Exhibition: Napoleon on the Nile


Art Daily

The Snug Harbor Cultural Center presents the exhibit Napoleon on the Nile: Soldiers, Artists, and the Rediscovery of Egypt through June 15. This spring the Museum will focus on the Description de l’Egypte, the seminal multi-volume work that remains the single most important European scholarly study of ancient and modern Egypt. Initiated under the patronage of the young General Napoleon Bonaparte as he invaded Egypt in 1798, and completed in 1829 during the reign of King Charles X, the Description was among the most significant, and certainly the most tangible, consequences of the French military’s occupation of Egypt (1798-1801). Not only did it form the foundation for the modern discipline of Egyptology, but its large and magnificent plate illustrations influenced the course of "Egyptomania" and “Orientalism” in western fine and decorative arts for two centuries. These plates, along with letters, documents, medals, decorative artworks, maps, and prints, will be selected by Dahesh Associate Curator Lisa Small from the Bob Brier Collection. The majority of paintings in the exhibition were drawn from the Dahesh Museum of Art’s permanent collection of Orientalist works. The Museum’s Trustees and staff gratefully acknowledge our colleague Professor Bob Brier (C. W. Post Campus of Long Island University), the renowned Egyptologist and host of the TLC Series, The Great Egyptians, for his advice and enthusiastic encouragement. The Museum is also indebted to Princeton University Museum of Art, the Fordham Library and to generous private collectors, including The David Markham Collection, for their loans to the exhibition.
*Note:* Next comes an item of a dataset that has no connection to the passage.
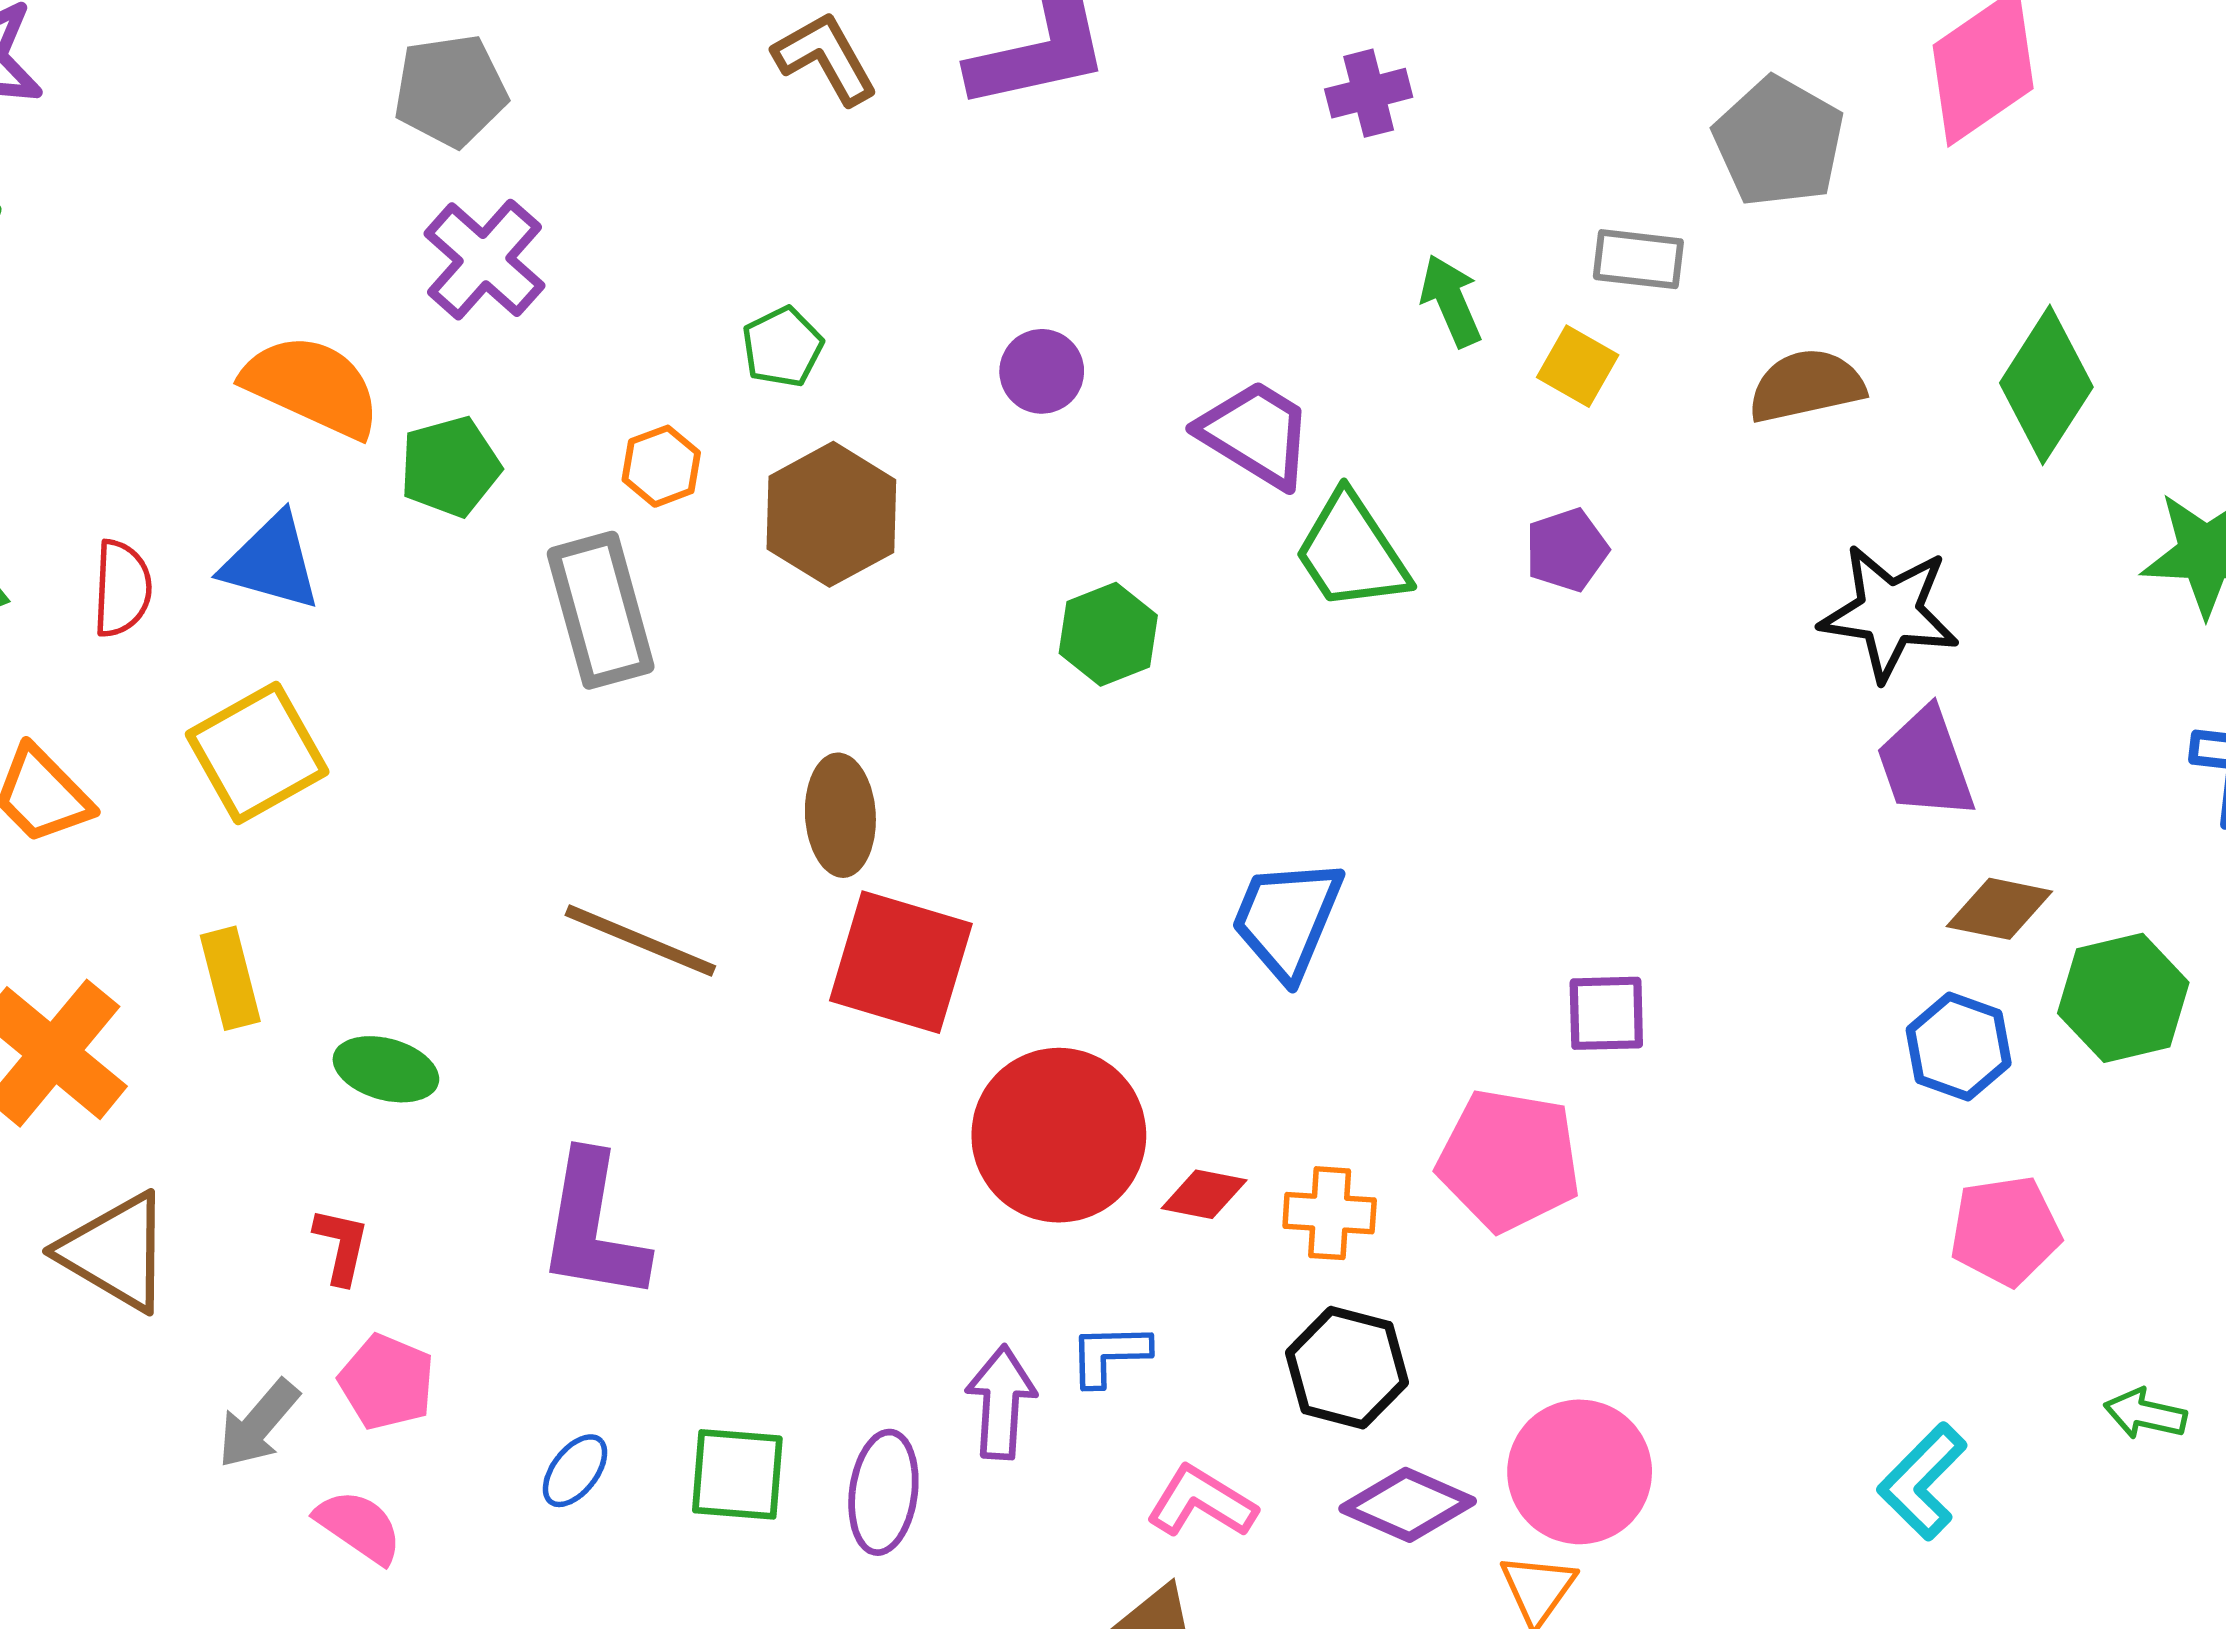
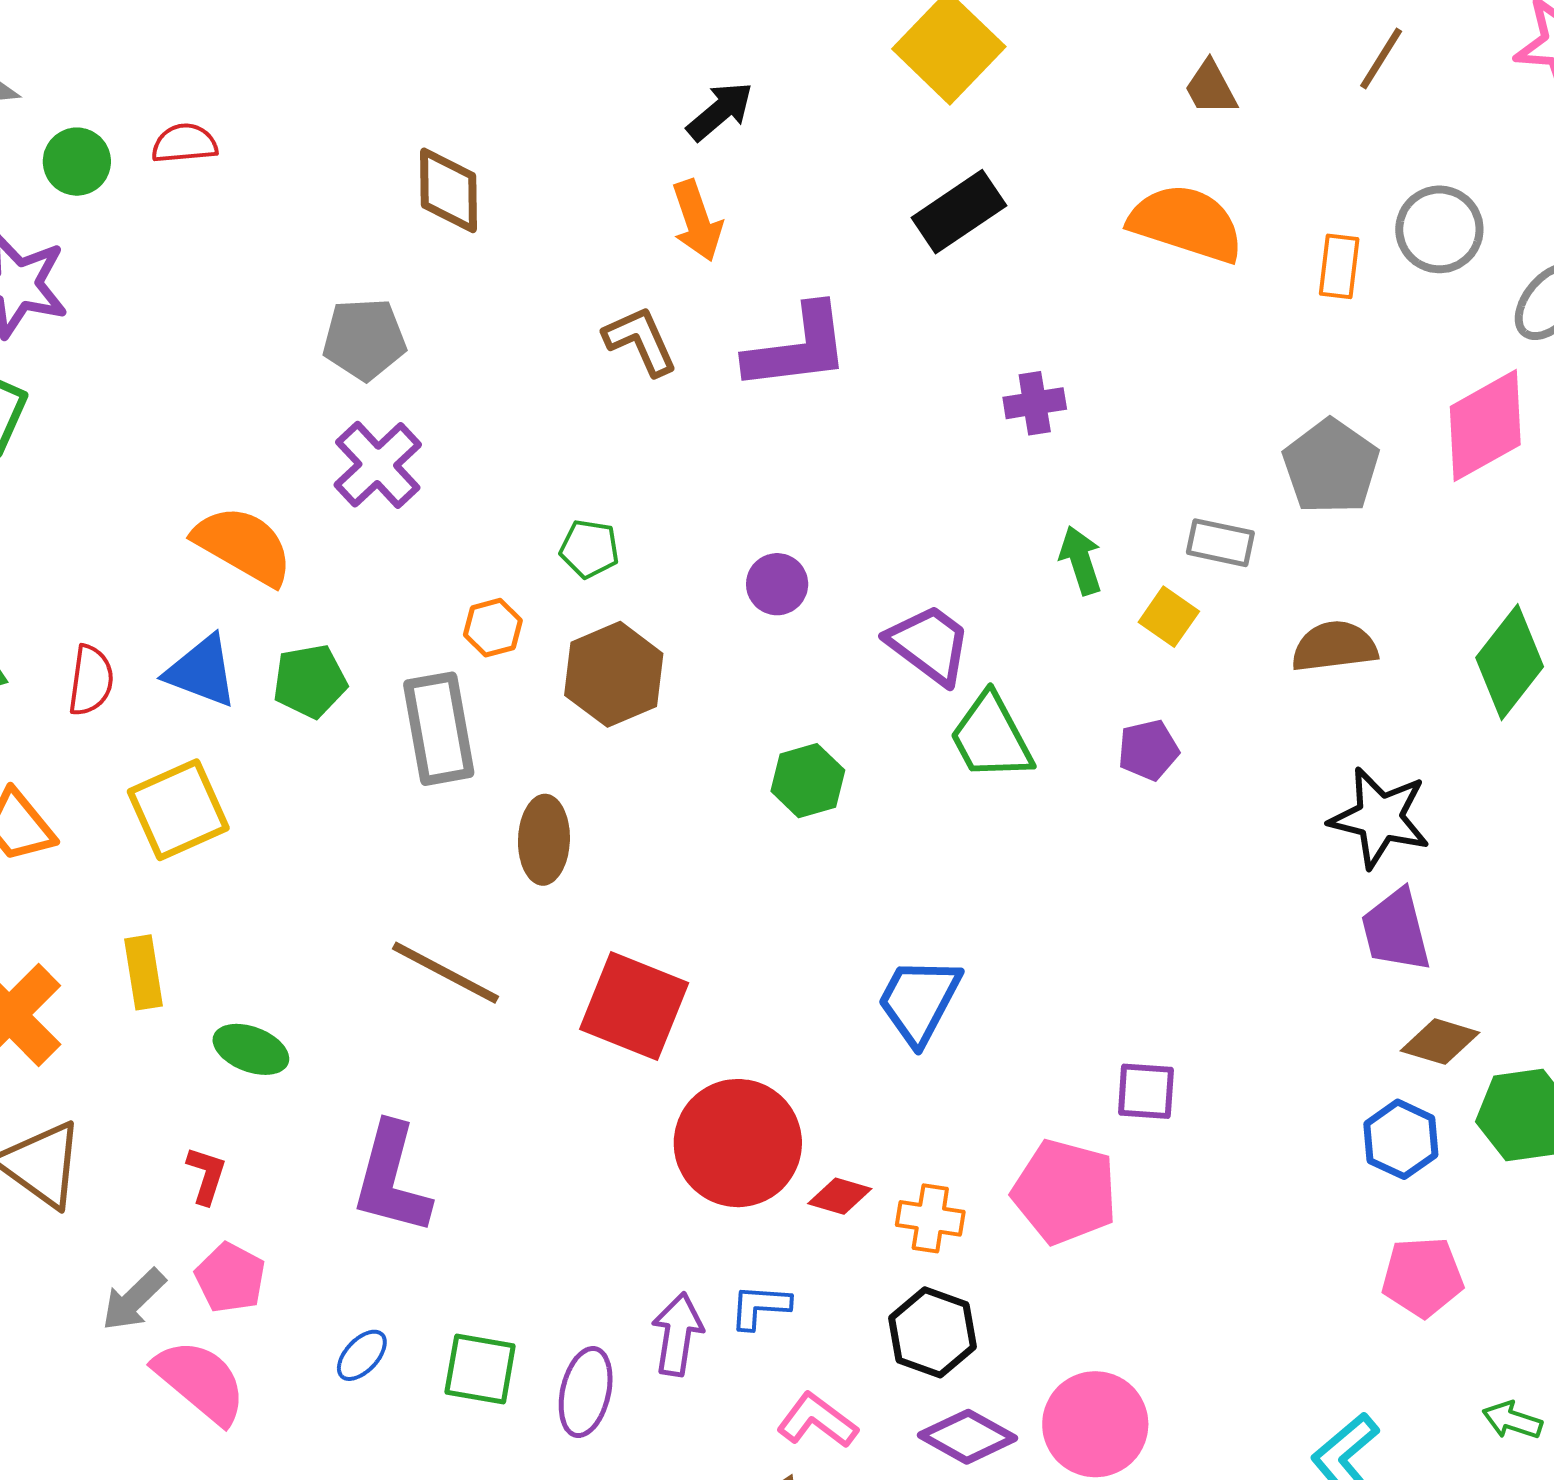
green pentagon: (782, 347) -> (589, 549), turned 30
green pentagon: (450, 467) -> (310, 681), moved
brown ellipse: (840, 815) -> (544, 840), moved
pink semicircle: (359, 1526) -> (200, 1381), size x1.5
The exhibition tells the story of Napoleon’s ill-fated bid to add Egypt to the growing French empire, and how the British, who had their own colonial interests in the region to protect, ultimately thwarted this plan. The major battles and characters will be depicted in various prints and commemorative medals representing both the British and French perspectives. Fascinating archival letters, documents, and official bulletins, signed by Napoleon and some of his most important generals, will reveal both the grand sweep of the military endeavor as well as intriguing glimpses of the daily life and activities of the soldiers. Of particular interest are documents—countersigned by Napoleon—relating to the interaction between local Arab officials and the French occupying forces.